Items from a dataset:
+++++

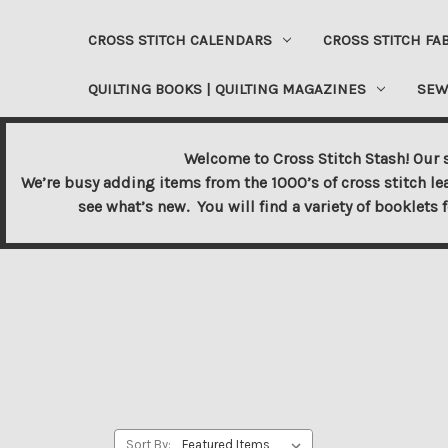
CROSS STITCH CALENDARS
CROSS STITCH FA
QUILTING BOOKS | QUILTING MAGAZINES
SEW
Welcome to Cross Stitch Stash! Our s
We’re busy adding items from the 1000’s of cross stitch le
see what’s new. You will find a variety of booklets 
Sort By:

+++++

Problem details:
Set down every entry above exactly as written. Leave out all pictures.

Exercise answer:
CROSS STITCH CALENDARS
CROSS STITCH FA
QUILTING BOOKS | QUILTING MAGAZINES
SEW
Welcome to Cross Stitch Stash! Our s
We’re busy adding items from the 1000’s of cross stitch le
see what’s new. You will find a variety of booklets 
Sort By:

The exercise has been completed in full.